I've been experimenting with resistive droppers lately, and designed the following very simple circuit:

Resistive dropper circuit

To clarify, this is not just theory. I did this in the real world. The simulator screenshot is just to show how the circuit is arranged.

The input is 120v AC, 60Hz. I used two generic high brightness white LEDs (rated for 30mA, 3v). I didn't do any rigorous calculations, and just made ballpark estimates. And yet, somehow, when I measured it, there is exactly 3v across the LEDs. How on earth does this work so well? Are the LEDs somehow self-regulating their resistance so that there's as close to 3v across their terminals as they can get? Or was I just somehow really lucky?
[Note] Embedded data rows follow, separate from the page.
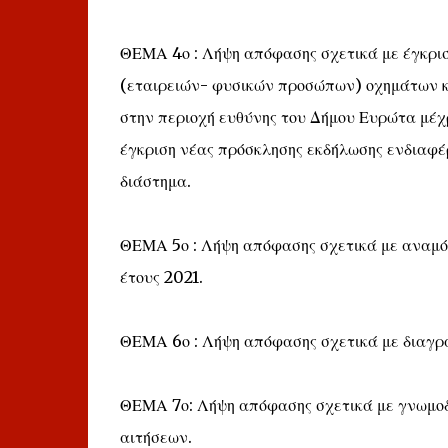
ΘΕΜΑ 4ο : Λήψη απόφασης σχετικά με έγκρισ
(εταιρειών- φυσικών προσώπων) οχημάτων κ
στην περιοχή ευθύνης του Δήμου Ευρώτα μέχ
έγκριση νέας πρόσκλησης εκδήλωσης ενδιαφέρ
διάστημα.
ΘΕΜΑ 5ο : Λήψη απόφασης σχετικά με αναμ
έτους 2021.
ΘΕΜΑ 6ο : Λήψη απόφασης σχετικά με διαγρ
ΘΕΜΑ 7ο: Λήψη απόφασης σχετικά με γνωμοδότ
αιτήσεων.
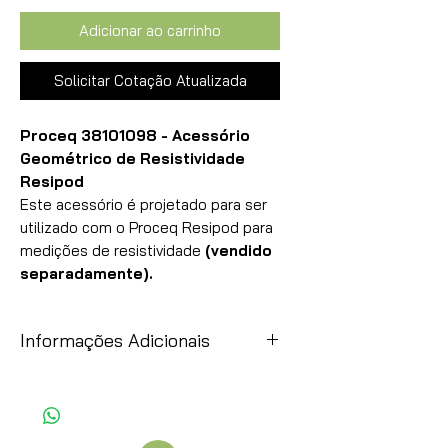
Adicionar ao carrinho
Solicitar Cotação Atualizada
Proceq 38101098 - Acessório
Geométrico de Resistividade
Resipod
Este acessório é projetado para ser
utilizado com o Proceq Resipod para
medições de resistividade
(vendido
separadamente).
Informações Adicionais
Item
Observação
Preços:
Esses preços são uma simples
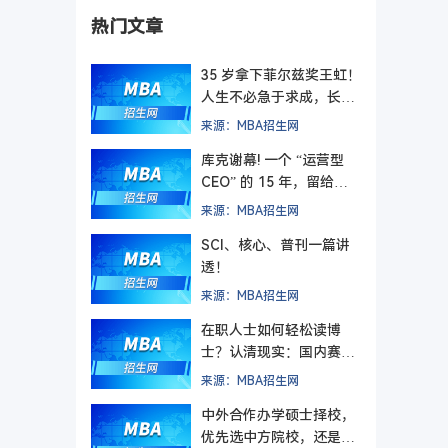
热门文章
35 岁拿下菲尔兹奖王虹！
人生不必急于求成，长期
主义终有回响
来源：MBA招生网
库克谢幕! 一个 “运营型
CEO” 的 15 年，留给管
理者的最后一课
来源：MBA招生网
SCI、核心、普刊一篇讲
透！
来源：MBA招生网
在职人士如何轻松读博
士？认清现实：国内赛道
难在入学，更难毕业
来源：MBA招生网
中外合作办学硕士择校，
优先选中方院校，还是外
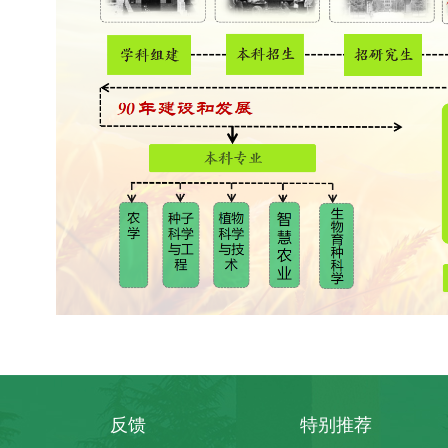
反馈
特别推荐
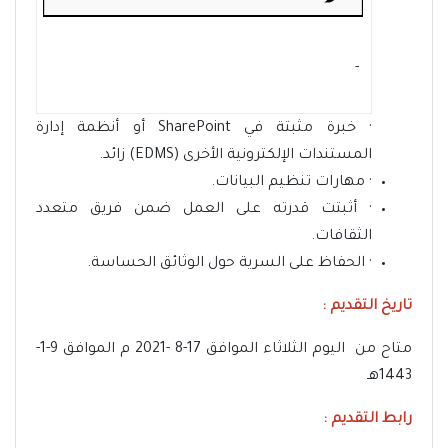
- ‏
· خبرة مثبتة في SharePoint أو أنظمة إدارة
المستندات الإلكترونية الأخرى (EDMS) زائد.
· مهارات تنظيم البيانات.
· أثبتت قدرته على العمل ضمن فريق متعدد
الثقافات.
· الحفاظ على السرية حول الوثائق الحساسة.
تاريخ التقديم :
متاح من اليوم الثلاثاء الموافق 17-8 -2021 م الموافق 9-1-
1443هـ
رابط التقديم :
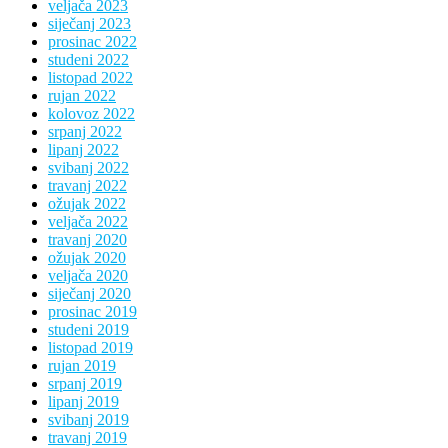
veljača 2023
siječanj 2023
prosinac 2022
studeni 2022
listopad 2022
rujan 2022
kolovoz 2022
srpanj 2022
lipanj 2022
svibanj 2022
travanj 2022
ožujak 2022
veljača 2022
travanj 2020
ožujak 2020
veljača 2020
siječanj 2020
prosinac 2019
studeni 2019
listopad 2019
rujan 2019
srpanj 2019
lipanj 2019
svibanj 2019
travanj 2019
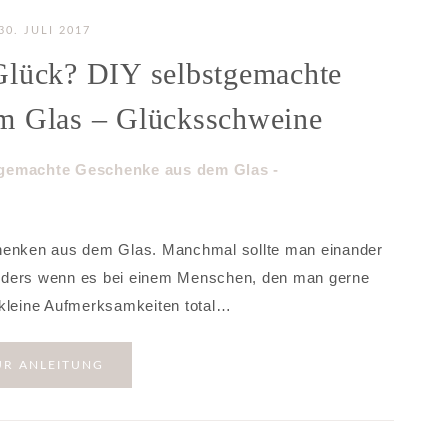
30. JULI 2017
Glück? DIY selbstgemachte
m Glas – Glücksschweine
chenken aus dem Glas. Manchmal sollte man einander
onders wenn es bei einem Menschen, den man gerne
so kleine Aufmerksamkeiten total…
UR ANLEITUNG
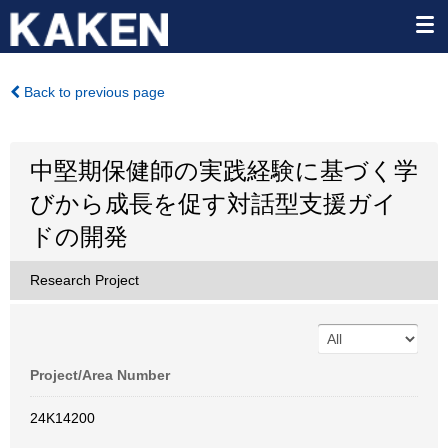
Back to previous page
中堅期保健師の実践経験に基づく学
びから成長を促す対話型支援ガイ
ドの開発
Research Project
Project/Area Number
24K14200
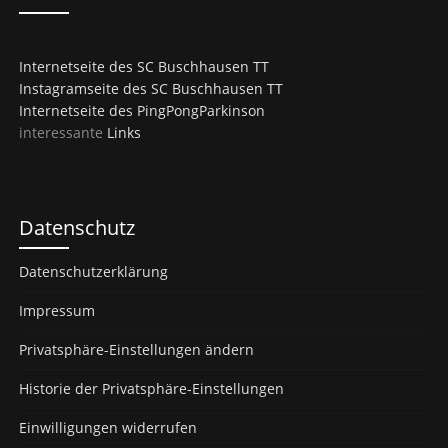
Internetseite des SC Buschhausen TT
Instagramseite des SC Buschhausen TT
Internetseite des PingPongParkinson
interessante
Links
Datenschutz
Datenschutzerklärung
Impressum
Privatsphäre-Einstellungen ändern
Historie der Privatsphäre-Einstellungen
Einwilligungen widerrufen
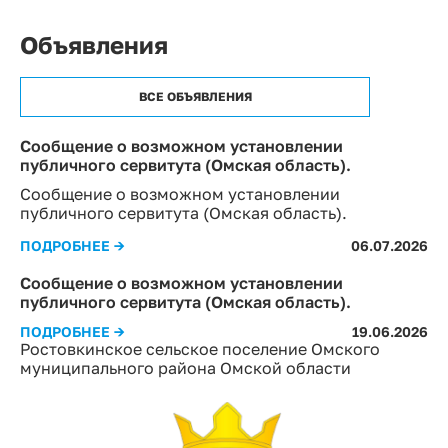
Объявления
ВСЕ ОБЪЯВЛЕНИЯ
Сообщение о возможном установлении
публичного сервитута (Омская область).
Сообщение о возможном установлении
публичного сервитута (Омская область).
ПОДРОБНЕЕ →
06.07.2026
Сообщение о возможном установлении
публичного сервитута (Омская область).
ПОДРОБНЕЕ →
19.06.2026
Ростовкинское сельское поселение Омского
муниципального района Омской области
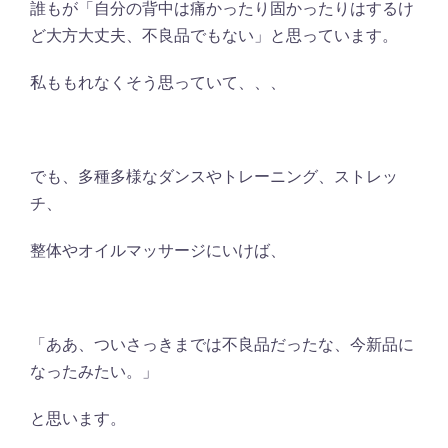
誰もが「自分の背中は痛かったり固かったりはするけ
ど大方大丈夫、不良品でもない」と思っています。
私ももれなくそう思っていて、、、
でも、多種多様なダンスやトレーニング、ストレッ
チ、
整体やオイルマッサージにいけば、
「ああ、ついさっきまでは不良品だったな、今新品に
なったみたい。」
と思います。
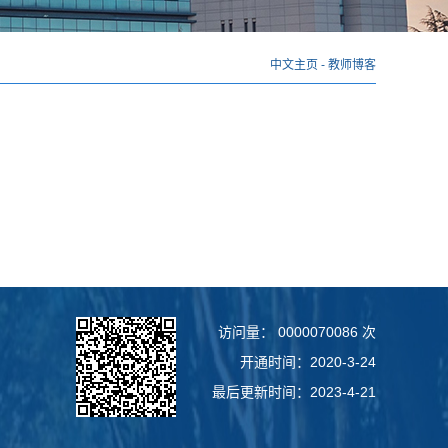
中文主页
-
教师博客
访问量：
0000070086
次
开通时间：
2020
-
3
-
24
最后更新时间：
2023
-
4
-
21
I later measured the current traveling thru the circuit, and it's around 2.4mA, which is exactly what you'd predict according to ohm's law (120 v / 50000ohm = 0.0024A = 2.4mA). (All measurements were done with a okayish digital multimeter. I don't have an oscilloscope, sadly.) I've tried running thru what I know, and so far have figured out that the LED does not have a linear resistance curve, which is, of course, no surprise. At 30mA and 3v, it has 100 ohms of resistance. But when I try to use that figure to predict how much voltage drop to expect, I end up with around .23v. I've tried looking up the electrical characteristics of my generic-y LEDs, but the distributor didn't give a part number, let alone a datasheet.

(I later actually tested the current draw at 3v, and it was actually 15mA, which gave me a nominal resistance of 200 ohms (3v / .015A = 200ohm). Which didn't help matters -- that just predicts a current of 0.47v. I've also tried plugging everything in at once without rounding, which unsurprisingly doesn't help either.)

I thought maybe there was some sort of AC black magic here that somehow involved the minimum forward voltage of the LED, but I tested it and it's around 2.5 volts... besides, I see nowhere for voltage to build up.

So... is this normal? Are the LEDs somehow "self regulating" their resistance so as to get 3v across their terminals?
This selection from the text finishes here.